Client data is one of the most valuable assets an agency must protect, and agents often don’t realize they’re sharing or giving away ownership of their data through third-party vendor agreements. That aggregated data can be used, even sold, to other providers.
“Many of the largest agency management systems and technology providers are being bought out or given investment capital by private equity and big data companies, who spend billions to acquire the aggregated data of the agencies that use them,” according to a recent Hawksoft whitepaper on the issue.
That’s a concern to some agencies, Stansbury said. “The concern [that] comes up from an agency standpoint is when we are interacting with our carriers or others making copies of our clients’ information without us knowing about it,” he said. “We need to understand what’s going on.”
But Elite’s Stansbury also agrees that the information belongs to the customer.
“It’s the client’s information and it’s the client we are trying to protect,” he added. “So when it comes to our role, and what we are doing for our customers, in our situation, we do have the ownership of that data,” Stansbury said. “We do have the relationship with the client.”
‘Clean Data’
In Sentner’s view, an even bigger problem the industry must address is the quality of the data itself. Even if an insurtech gets access to an agency’s data, that data is not always good.
It might even be “terrible,” Sentner says.
“And that is partly the result of management systems not being very open in terms of the kinds of data that they will allow to be captured within the system,” Sentner said. “There’s not a lot of structure around the quality of the data — the validation of the data on input — because management systems wind up being the dumping ground for data from a whole variety of different sources,” Sentner said. “Agents get data from all over the place and input it into those systems.”

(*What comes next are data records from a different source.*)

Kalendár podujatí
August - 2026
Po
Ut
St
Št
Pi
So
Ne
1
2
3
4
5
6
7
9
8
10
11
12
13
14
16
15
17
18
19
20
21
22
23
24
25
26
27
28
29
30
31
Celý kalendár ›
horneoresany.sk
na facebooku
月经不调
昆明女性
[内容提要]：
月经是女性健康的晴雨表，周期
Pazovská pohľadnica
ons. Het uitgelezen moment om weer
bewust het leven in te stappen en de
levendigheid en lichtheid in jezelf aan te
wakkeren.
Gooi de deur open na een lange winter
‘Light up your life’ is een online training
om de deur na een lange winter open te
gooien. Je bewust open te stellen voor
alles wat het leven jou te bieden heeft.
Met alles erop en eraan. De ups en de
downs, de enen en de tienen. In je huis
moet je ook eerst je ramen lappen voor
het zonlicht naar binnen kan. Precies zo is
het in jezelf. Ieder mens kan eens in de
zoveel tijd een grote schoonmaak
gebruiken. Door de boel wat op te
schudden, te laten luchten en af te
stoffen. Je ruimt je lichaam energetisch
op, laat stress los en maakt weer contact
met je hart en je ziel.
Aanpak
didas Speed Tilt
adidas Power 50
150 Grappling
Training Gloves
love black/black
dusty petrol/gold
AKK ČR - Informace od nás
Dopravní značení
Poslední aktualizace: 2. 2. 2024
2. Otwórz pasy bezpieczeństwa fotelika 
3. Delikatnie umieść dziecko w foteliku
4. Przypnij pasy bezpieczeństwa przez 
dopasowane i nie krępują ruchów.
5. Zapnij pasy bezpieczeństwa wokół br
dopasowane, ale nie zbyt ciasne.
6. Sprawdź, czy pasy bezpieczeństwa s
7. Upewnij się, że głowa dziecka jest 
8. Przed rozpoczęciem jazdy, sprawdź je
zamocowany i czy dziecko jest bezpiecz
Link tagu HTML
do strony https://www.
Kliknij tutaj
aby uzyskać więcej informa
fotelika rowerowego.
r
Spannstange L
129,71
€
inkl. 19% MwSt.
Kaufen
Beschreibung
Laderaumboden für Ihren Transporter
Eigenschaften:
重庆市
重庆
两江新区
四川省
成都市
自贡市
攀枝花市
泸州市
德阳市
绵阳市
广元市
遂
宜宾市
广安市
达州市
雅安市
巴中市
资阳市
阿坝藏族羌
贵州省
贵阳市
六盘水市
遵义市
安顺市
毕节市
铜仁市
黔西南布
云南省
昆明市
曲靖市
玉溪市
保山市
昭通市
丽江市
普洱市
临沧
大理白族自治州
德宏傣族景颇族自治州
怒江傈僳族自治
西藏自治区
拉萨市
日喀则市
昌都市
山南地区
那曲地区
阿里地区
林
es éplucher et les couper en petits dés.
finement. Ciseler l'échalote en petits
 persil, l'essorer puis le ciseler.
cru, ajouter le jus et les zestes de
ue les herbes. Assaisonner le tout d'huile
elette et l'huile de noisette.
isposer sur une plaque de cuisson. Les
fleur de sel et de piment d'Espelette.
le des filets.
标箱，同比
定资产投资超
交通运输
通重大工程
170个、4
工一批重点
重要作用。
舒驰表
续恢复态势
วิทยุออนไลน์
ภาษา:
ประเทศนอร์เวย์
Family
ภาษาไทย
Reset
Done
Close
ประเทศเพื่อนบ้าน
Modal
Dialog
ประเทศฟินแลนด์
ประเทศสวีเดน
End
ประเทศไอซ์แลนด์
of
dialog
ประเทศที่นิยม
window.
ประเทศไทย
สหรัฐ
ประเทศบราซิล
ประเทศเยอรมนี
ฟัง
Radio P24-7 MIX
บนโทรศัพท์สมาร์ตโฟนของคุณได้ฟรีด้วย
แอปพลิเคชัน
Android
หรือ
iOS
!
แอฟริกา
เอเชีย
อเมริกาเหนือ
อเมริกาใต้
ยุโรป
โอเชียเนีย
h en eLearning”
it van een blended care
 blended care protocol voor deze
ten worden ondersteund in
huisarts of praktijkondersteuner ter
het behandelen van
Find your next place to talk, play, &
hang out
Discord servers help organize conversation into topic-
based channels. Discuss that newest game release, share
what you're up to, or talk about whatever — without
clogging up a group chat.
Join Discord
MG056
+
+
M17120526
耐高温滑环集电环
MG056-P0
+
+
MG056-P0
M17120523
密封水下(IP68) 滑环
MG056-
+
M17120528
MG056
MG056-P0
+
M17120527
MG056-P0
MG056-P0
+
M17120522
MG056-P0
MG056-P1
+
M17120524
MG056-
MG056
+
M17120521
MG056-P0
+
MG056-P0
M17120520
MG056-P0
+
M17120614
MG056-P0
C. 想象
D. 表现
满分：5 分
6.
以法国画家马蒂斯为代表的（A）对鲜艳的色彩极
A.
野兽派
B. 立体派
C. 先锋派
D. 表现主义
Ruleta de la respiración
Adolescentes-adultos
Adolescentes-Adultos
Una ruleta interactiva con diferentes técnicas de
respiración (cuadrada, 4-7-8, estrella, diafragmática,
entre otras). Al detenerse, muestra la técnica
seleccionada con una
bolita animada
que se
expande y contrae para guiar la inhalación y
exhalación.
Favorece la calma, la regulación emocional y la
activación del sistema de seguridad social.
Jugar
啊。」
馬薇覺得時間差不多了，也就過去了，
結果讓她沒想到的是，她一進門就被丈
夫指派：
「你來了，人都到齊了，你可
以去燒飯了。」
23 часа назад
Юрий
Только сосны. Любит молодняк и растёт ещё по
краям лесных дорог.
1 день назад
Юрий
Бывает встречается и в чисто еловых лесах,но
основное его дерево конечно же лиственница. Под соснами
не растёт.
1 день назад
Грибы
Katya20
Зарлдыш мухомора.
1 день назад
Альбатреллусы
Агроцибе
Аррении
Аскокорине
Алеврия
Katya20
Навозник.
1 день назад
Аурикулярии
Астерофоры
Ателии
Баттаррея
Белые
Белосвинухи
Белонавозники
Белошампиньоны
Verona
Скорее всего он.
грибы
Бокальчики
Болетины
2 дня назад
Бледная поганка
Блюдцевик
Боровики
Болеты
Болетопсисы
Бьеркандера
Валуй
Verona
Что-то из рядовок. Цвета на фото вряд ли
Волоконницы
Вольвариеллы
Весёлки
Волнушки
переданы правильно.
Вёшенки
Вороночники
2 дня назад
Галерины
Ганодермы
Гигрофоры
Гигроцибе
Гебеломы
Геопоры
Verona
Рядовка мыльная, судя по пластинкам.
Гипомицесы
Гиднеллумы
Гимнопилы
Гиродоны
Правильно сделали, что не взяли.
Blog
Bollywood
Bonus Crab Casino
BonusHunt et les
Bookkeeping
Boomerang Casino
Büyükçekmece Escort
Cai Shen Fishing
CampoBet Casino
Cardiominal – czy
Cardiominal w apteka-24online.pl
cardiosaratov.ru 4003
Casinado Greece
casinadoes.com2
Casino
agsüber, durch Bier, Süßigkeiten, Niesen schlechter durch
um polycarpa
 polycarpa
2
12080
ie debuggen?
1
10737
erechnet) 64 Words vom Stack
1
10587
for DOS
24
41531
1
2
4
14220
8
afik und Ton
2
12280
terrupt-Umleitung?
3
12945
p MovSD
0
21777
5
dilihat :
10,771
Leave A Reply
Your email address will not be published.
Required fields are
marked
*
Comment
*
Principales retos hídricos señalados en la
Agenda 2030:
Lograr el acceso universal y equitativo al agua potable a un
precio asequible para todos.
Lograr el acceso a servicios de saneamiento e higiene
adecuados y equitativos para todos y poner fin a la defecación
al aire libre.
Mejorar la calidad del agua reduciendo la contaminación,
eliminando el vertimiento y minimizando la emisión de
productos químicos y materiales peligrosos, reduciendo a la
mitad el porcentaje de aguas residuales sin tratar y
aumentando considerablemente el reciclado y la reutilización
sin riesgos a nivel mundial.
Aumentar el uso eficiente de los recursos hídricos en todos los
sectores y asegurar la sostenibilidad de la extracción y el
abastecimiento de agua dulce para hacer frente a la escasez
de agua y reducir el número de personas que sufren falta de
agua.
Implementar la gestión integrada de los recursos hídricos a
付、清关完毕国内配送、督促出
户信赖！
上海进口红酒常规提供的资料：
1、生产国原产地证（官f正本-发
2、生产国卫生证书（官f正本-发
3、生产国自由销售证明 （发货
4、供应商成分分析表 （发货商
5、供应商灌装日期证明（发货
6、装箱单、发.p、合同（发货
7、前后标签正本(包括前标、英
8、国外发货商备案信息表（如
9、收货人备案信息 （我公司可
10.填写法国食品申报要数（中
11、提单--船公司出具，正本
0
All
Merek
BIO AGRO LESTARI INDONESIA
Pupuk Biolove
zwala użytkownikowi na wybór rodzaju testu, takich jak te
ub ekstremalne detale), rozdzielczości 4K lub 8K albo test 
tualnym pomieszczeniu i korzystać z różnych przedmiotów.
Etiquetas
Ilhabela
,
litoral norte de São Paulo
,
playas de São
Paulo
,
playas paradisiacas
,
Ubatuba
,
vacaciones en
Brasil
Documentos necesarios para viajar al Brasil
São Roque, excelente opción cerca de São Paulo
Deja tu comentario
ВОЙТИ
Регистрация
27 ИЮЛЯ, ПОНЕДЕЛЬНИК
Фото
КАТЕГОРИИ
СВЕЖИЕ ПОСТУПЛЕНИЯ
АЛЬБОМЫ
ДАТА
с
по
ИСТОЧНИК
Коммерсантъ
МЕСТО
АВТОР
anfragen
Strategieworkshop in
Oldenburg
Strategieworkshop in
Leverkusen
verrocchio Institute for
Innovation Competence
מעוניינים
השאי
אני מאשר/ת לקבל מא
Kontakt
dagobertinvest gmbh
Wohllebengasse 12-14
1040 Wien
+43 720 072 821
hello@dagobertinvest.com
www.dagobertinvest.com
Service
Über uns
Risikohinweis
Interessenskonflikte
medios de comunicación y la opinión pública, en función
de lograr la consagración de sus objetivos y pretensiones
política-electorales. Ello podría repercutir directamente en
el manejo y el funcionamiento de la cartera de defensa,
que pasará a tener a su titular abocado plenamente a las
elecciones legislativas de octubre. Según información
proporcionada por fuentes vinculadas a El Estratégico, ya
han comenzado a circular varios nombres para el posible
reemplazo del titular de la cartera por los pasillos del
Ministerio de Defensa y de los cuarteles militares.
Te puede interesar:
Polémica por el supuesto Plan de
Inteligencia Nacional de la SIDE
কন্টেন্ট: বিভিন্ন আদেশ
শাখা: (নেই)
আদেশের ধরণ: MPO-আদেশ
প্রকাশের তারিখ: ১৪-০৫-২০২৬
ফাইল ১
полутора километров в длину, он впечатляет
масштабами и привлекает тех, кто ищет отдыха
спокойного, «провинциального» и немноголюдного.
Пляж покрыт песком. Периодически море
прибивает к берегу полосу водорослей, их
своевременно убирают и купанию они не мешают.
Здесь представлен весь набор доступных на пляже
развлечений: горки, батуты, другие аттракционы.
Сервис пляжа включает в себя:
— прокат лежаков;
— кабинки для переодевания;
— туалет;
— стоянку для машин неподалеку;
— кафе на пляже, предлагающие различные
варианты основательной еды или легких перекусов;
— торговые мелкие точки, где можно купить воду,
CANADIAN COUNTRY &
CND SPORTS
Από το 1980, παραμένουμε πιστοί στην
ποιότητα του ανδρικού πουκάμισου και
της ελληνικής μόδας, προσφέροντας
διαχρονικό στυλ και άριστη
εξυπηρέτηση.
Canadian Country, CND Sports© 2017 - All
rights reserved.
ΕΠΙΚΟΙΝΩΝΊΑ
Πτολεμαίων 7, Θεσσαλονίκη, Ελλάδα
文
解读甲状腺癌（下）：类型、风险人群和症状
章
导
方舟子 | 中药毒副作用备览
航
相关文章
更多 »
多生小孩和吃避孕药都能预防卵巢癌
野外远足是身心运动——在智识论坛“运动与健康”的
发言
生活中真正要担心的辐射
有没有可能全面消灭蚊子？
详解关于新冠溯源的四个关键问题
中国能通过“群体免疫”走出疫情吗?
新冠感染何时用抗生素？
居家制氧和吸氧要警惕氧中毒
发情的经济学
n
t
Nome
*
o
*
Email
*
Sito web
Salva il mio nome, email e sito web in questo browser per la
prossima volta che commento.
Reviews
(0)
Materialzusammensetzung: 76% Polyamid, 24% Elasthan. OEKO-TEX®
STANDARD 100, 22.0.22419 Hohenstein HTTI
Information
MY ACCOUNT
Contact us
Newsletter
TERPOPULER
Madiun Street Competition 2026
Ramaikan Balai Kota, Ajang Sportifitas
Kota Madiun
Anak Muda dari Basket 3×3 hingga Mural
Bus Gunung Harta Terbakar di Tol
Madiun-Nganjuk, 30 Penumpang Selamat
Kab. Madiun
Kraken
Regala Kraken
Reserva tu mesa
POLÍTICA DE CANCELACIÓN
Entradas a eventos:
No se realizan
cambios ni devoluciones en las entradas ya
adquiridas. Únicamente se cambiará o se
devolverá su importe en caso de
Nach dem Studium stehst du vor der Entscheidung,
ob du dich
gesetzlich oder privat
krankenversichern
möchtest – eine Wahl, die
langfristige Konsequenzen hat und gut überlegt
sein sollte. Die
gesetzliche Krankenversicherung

Then of course there’s the conversion from one management system to another, which messes up the data up almost universally, he added.
Data analytics can be valuable for agencies seeking opportunites within their book of business to upsell/cross-sell, or retain customers, but analytics will not provide accurate results if the data is not clean, he says. “That’s the challenge.”
Sentner implores agencies to clean up their data. The insurance industry is a data-driven business and the complexity of the data is astonishing, he says. But if agencies want to be able to use their data in ways that help drive new business they must have clean data. “Properly interpreting the data depends on it,” he says. “But unfortunately in most cases and agency systems the data is bad.”
That’s where Sentner believes agents can help the insurance industry move forward.
It’s the agents’ responsibility to provide clean data, period, he said. “Nobody else is responsible. Now, there are other parties that are responsible for messing it up, potentially, but agency personnel are the custodians of that data and they’re the keepers of their customers’ data, and also their partners’ data,” he said.
Agencies have to mount a campaign to clean up that data, he added. “Because as old as computers are, it’s still garbage in, garbage out.”
Sentner says the Agents Council for Technology recognizes this problem and is fostering an environment in which agents can become more aware of their biggest data and technology problems.
The pandemic is helping to drive more progress. According to Boston Consulting Group, the insurance industry’s digital transformation has been accelerated by at least five years as a result of the pandemic.
That’s good news for agents, ACT’s Berg says.
“That’s one thing that came from the pandemic,” he said. “The pandemic extended the understanding of ways that agencies can use their data, data that they already have, to a far greater extent than they ever did before.”
The power of data is in their hands, Berg added.